Geovistory, a LOD Research Infrastructure for Historical Sciences
Linked Open Data, Research Infrastructure, Semantic Web, Ontology, FAIR Data
Introduction
The movement of Open Science has grown in importance in the Humanities, advocating for better accessibility of scientific research, especially in the form of the publication of research data (UNESCO 2023). This has led funding agencies like SNSF, ANR, and Horizon Europe to ask research projects to publish their research data and metadata along the FAIR principles in public repositories (see for instance (ANR 2023; EC 2023; SNSF 2024). Such requirements are putting pressure on researchers, who need to learn and understand the principles and standards of FAIR data and its impact on research data, but also require them to acquire new methodologies and know-how, such as in data management and data science.

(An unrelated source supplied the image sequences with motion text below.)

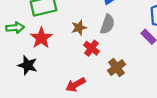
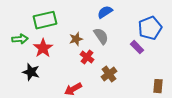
gray semicircle: (107, 24) -> (101, 36), turned -54

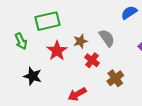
blue semicircle: (105, 12) -> (129, 13), moved
green arrow: (20, 39) -> (21, 41), turned 70
red star: (43, 48) -> (57, 51), moved

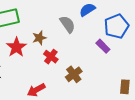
gray semicircle: (107, 38) -> (67, 24), moved

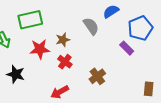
red star: (16, 47) -> (40, 49), turned 30
red cross: (51, 57) -> (65, 62), moved

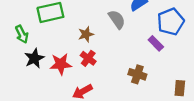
red star: (40, 49) -> (61, 64), moved
black star: (16, 74) -> (34, 58), moved, turned 30
brown cross: (97, 76) -> (137, 74), moved, turned -35

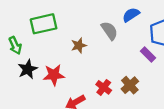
red cross: (88, 58) -> (104, 87), moved
brown cross: (137, 74) -> (130, 85), turned 30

At the same time, this accessibility of an increasing volume of interoperable quality data and the new semantic methodologies might bring a change of paradigm in the Humanities by the way knowledge is produced (Beretta 2023; Feugère 2015). The utilization of Linked Open Data (LOD) grants scholars access to large volumes of interoperable and high-quality datasets, at a scale analogue methods cannot reach, fundamentally altering their approach to information. This enables scholars to pose novel research questions, marking a departure from traditional modes of inquiry and facilitating a broader range of analytical perspectives within academic discourse. Moreover, drawing upon semantic methodologies rooted in ontology engineering, scholars can effectively document the intricate complexities inherent of social and historical phenomena, enabling a nuanced representation essential to the Social Sciences and Humanities domains within their databases. This meticulous documentation not only reflects a sophisticated understanding of multifaceted realities but also empowers researchers to deepen the digital analysis of rich corpora.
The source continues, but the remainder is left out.